Neal Baltz, an engineer from Phoenix, loved wine and loved making it.
After years of experimenting at home, fermenting grapes in his bathtub, he enrolled in an enology program at a community college in northern Arizona’s Verde Valley wine region.
He made the 1½-hour drive to attend Yavapai College, working in the vineyards and cellars, and sometimes sleeping overnight in his Ford F-150. At school, he joked that he was “sleeping in a van down by the river,” a reference to a classic Chris Farley sketch on “Saturday Night Live.”
Baltz was a goofy, friendly classmate who got along with everyone, keeping spirits up during the early mornings of hard physical work that comes with running a vineyard, said Michael Pierce, the director of enology and viticulture at the Southwest Wine Center, who taught six of Baltz’s classes. Once during a bottling session, he said, Baltz put corks over his eyes and ran through the cellar, pretending to be an alien.
“He’s one of those people who was an absolute pleasure to know,” Pierce said. “He went through life with joy.”
Baltz, 42, worked as an engineer for a semiconductor company and had studied electrical engineering at the University of Texas at Austin and the University of Illinois at Urbana-Champaign.
After Baltz finished his enology program, he endowed a scholarship for the school, a nontraditional campus where the average student age is 48. He also gave more than $5,000 to help renovate an old racquetball court into a winemaking center.
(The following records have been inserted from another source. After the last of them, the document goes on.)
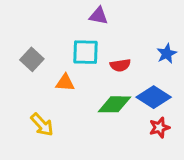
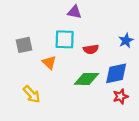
gray square: (32, 59) -> (24, 45), turned 35
orange triangle: (65, 83) -> (49, 62), turned 40
blue diamond: (154, 97) -> (116, 73), turned -45

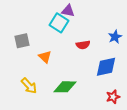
cyan square: (65, 39) -> (59, 23), moved, turned 30
green diamond: (86, 79) -> (65, 87), moved
red star: (120, 96) -> (113, 97), moved

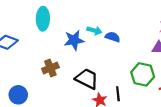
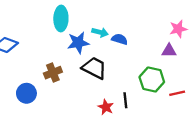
cyan ellipse: (43, 19) -> (61, 19), moved
black trapezoid: (87, 79) -> (94, 68), moved
blue circle: (18, 95) -> (26, 93), moved

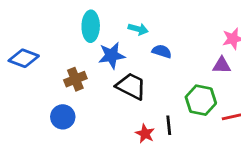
cyan arrow: (100, 32) -> (138, 29), moved
brown cross: (53, 73) -> (75, 79), moved
blue circle: (26, 93) -> (63, 117), moved

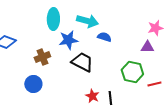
cyan arrow: (138, 29) -> (87, 21), size x1.5
black line: (169, 125) -> (110, 98), moved

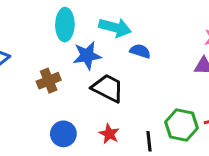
green hexagon: (132, 72) -> (181, 125), moved
blue circle: (33, 84) -> (63, 134), moved
red star: (92, 96) -> (109, 134), moved

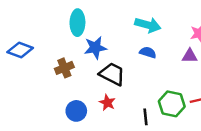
cyan arrow: (115, 28) -> (148, 25), moved
blue semicircle: (140, 51) -> (148, 52), moved
red star: (109, 134) -> (107, 103), moved

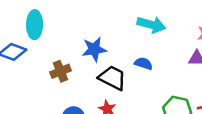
cyan ellipse: (77, 23) -> (35, 25), moved
blue semicircle: (148, 52) -> (143, 64), moved

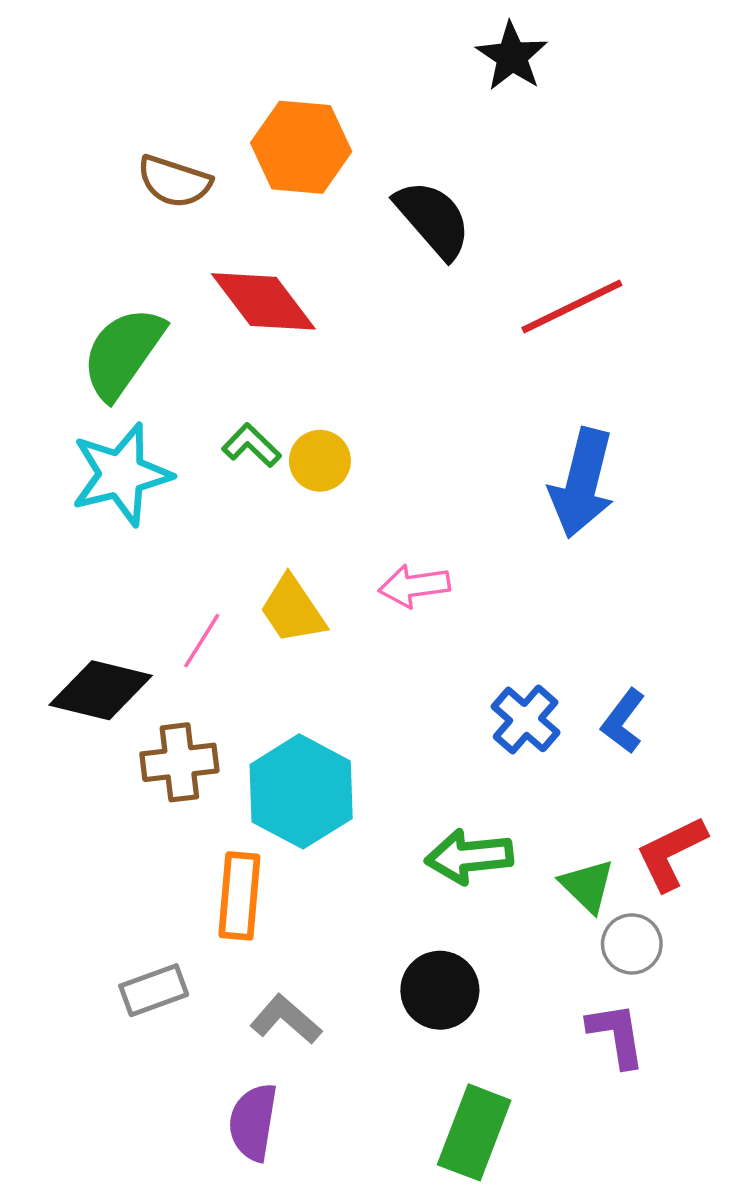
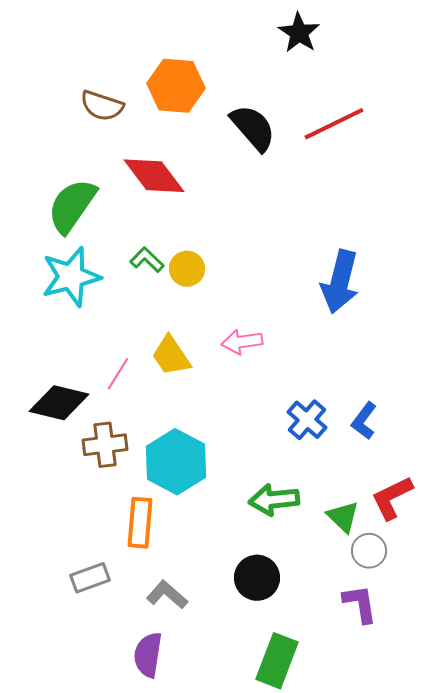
red line: (572, 307) -> (334, 124), moved

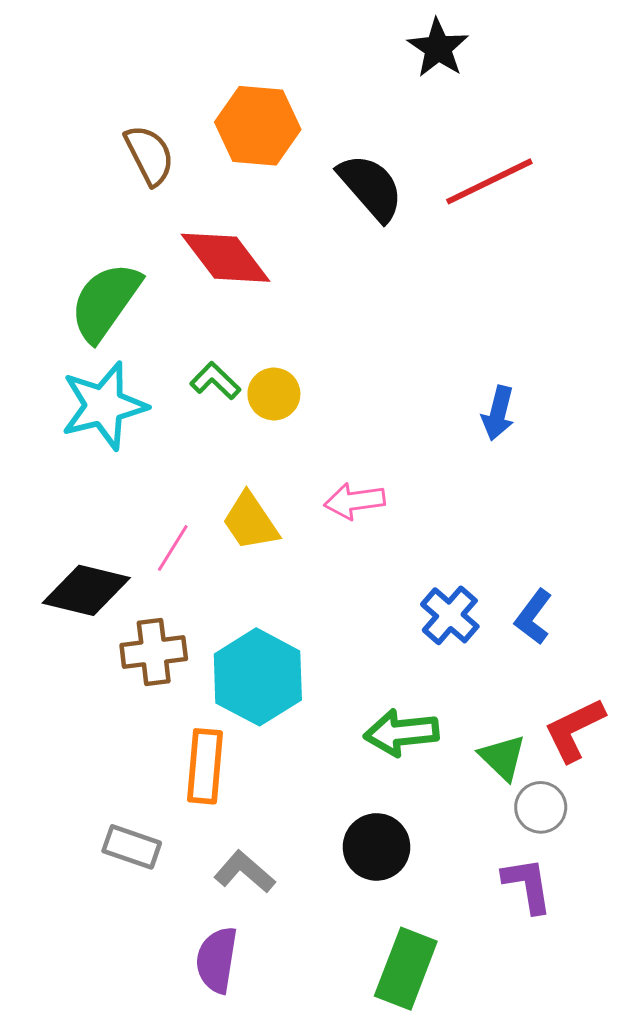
brown semicircle: (102, 106) -> (149, 155), turned -135
blue arrow: (340, 282) -> (498, 413), size x0.6
gray rectangle: (90, 578) -> (132, 847), turned 39

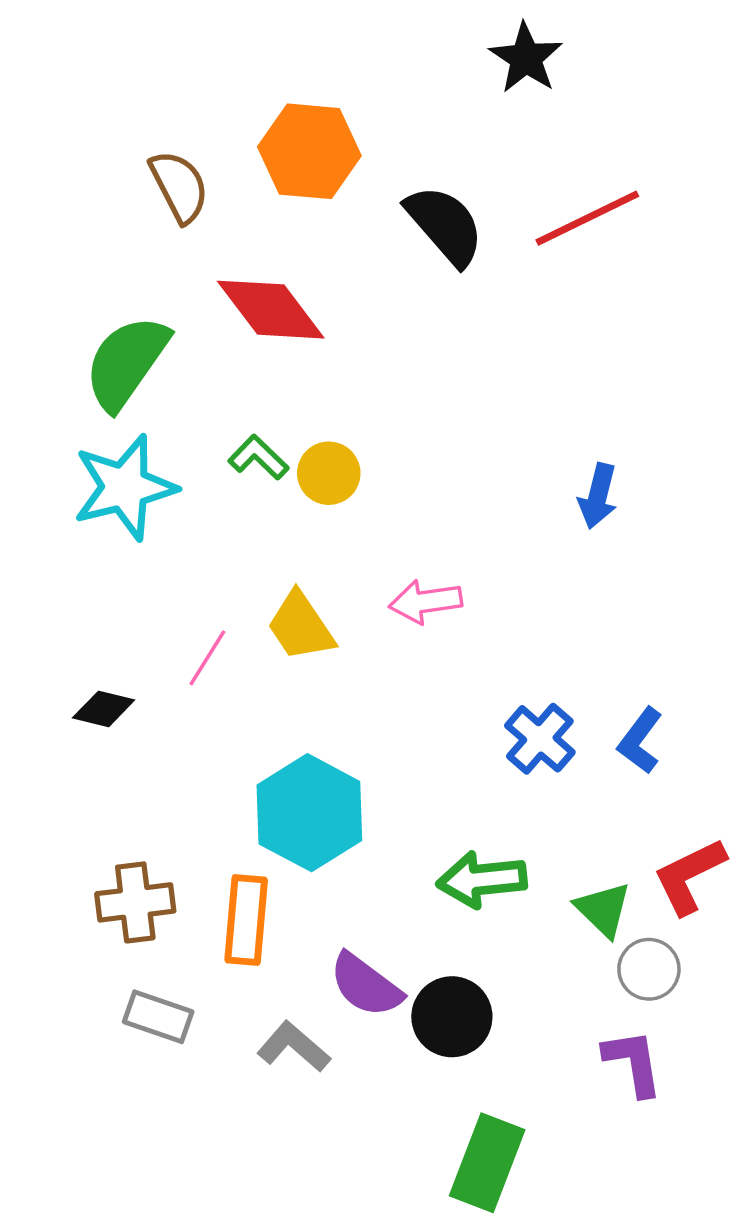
black diamond: (86, 590) -> (104, 709), size x0.6
brown cross: (154, 652) -> (135, 902), moved
purple semicircle: (217, 960) -> (366, 985), moved, turned -62

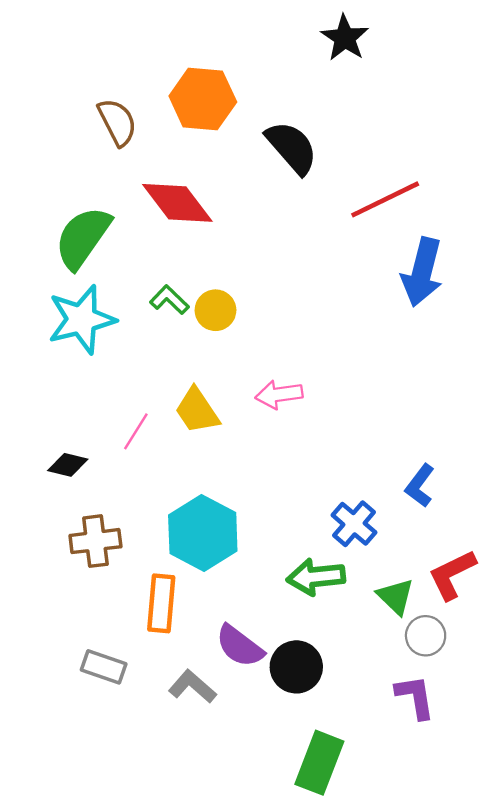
red line: (587, 218) -> (385, 199), moved
blue arrow: (598, 496) -> (422, 272), moved, size x1.6
blue cross: (540, 739) -> (354, 524), moved
brown cross: (135, 902) -> (95, 541), moved

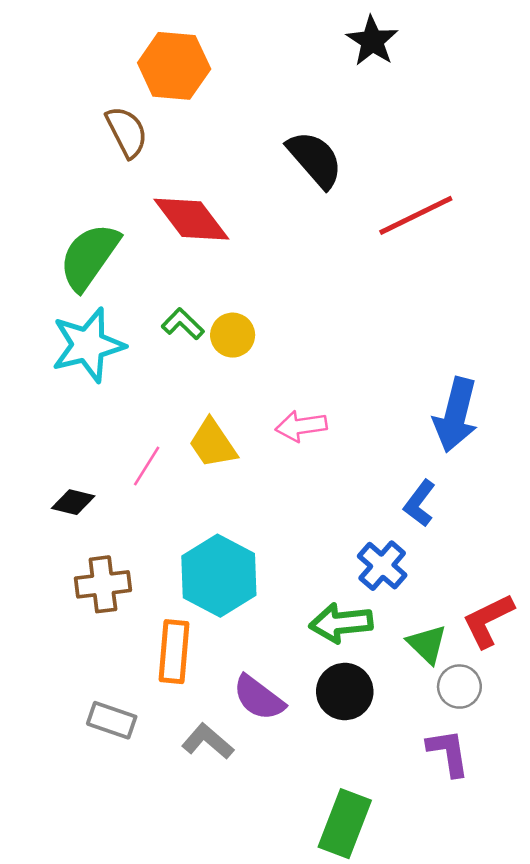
orange hexagon: (203, 99) -> (174, 66), moved
blue arrow: (422, 272) -> (456, 415), moved
blue L-shape: (420, 486) -> (420, 503), moved
black circle: (296, 667) -> (345, 692), moved

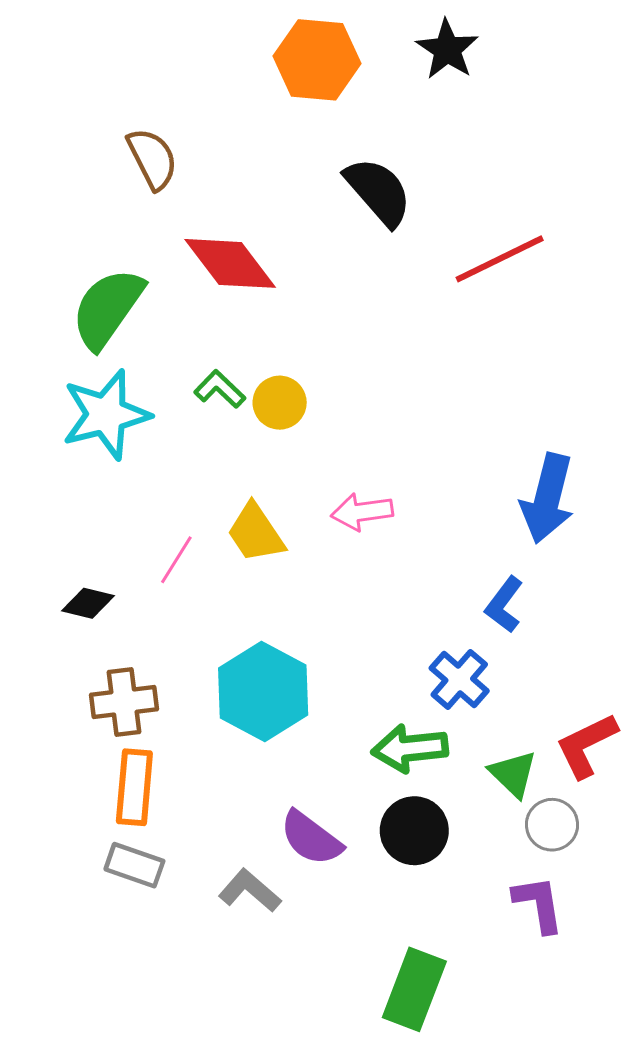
orange hexagon: (174, 66) -> (317, 60), moved
orange rectangle: (174, 652) -> (134, 787), moved

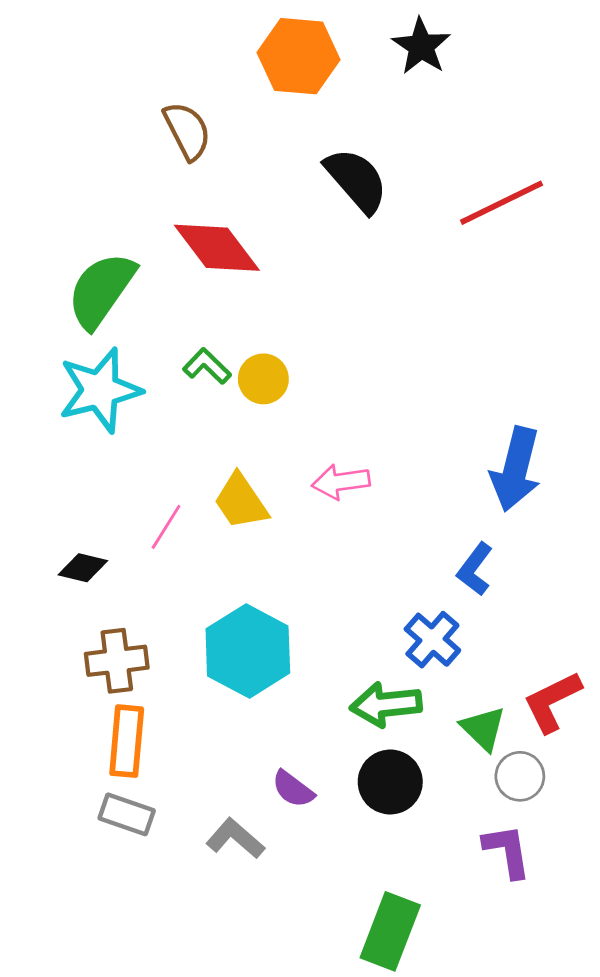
brown semicircle: (152, 159) -> (187, 131), moved
red line: (500, 259) -> (502, 203), moved
purple semicircle: (311, 838) -> (293, 789), size x0.7

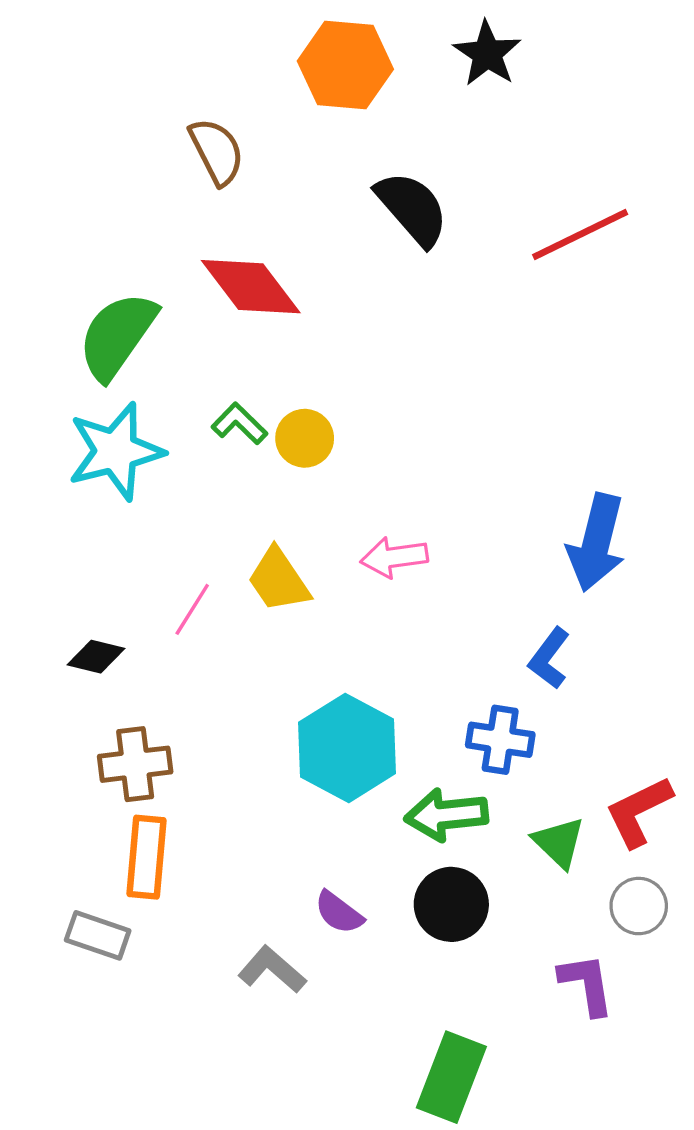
blue cross: (432, 640) -> (500, 740), turned -32
cyan hexagon: (248, 651) -> (347, 748), moved
gray circle: (520, 776) -> (639, 906), moved
gray rectangle: (127, 814) -> (98, 935), moved

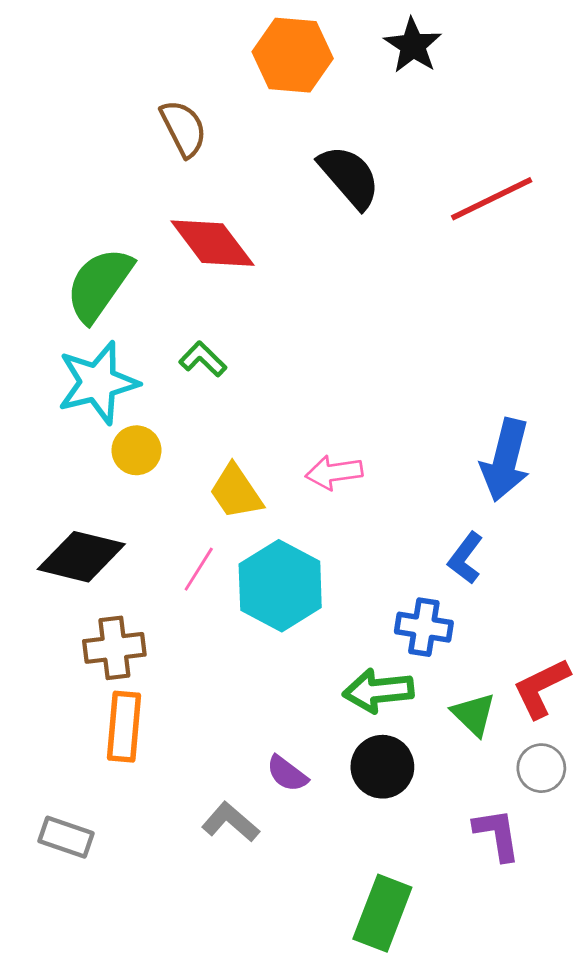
yellow circle: (305, 438) -> (136, 450), moved
pink line: (192, 609) -> (199, 569), moved
black diamond: (96, 657) -> (81, 557), size x1.8
cyan hexagon: (347, 748) -> (280, 586), moved
gray rectangle: (98, 935) -> (66, 837), moved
The school had expected Baltz on campus Tuesday night to make a presentation on wines from Washington, where he had recently traveled, Pierce said. The instructor already had his presentation in hand, Pierce said.
Baltz and his longtime girlfriend, Patricia Beitzinger, lived in the Ahwatukee Foothills in southern Phoenix and loved to explore the world together. Their diving trips had taken them to Micronesia, Fiji and the Caribbean Netherlands. On his YouTube page, he had shared dozens of videos of mountain biking, skiing and diving expeditions in the Caribbean, Gulf of Mexico and Channel Islands.
“He loved so many things,” Pierce said. “He loved the ocean, he loved his dogs, he loved Patricia. We are a small community. It’s a huge loss for us.”
Beitzinger, 48, worked as a nutritionist at an endocrinology practice. She was encouraging and enthusiastic as she coached people on how to eat better and lose weight, and regaled her patients with travel stories, said Dan and Linda Reynolds, who saw Beitzinger for five years.
“Unfailingly, she was smiling,” Linda Reynolds said. “She was so energetic, and lively, and funny -- someone that you wanted to spend time with.”
After the dive trip to the Channel Islands, Beitzinger planned to go to Komodo in Indonesia. They had also gone swimming with stingrays on Socorro Island in Mexico, explored caves in Hawaii, hiked to Machu Picchu and white-water rafted in the Grand Canyon. Their travels took them to Egypt, Iceland, the Galapagos and Honduras.
“The two of them, you could just read the joy on their faces,” Reynolds said. “It was just part of who they were.”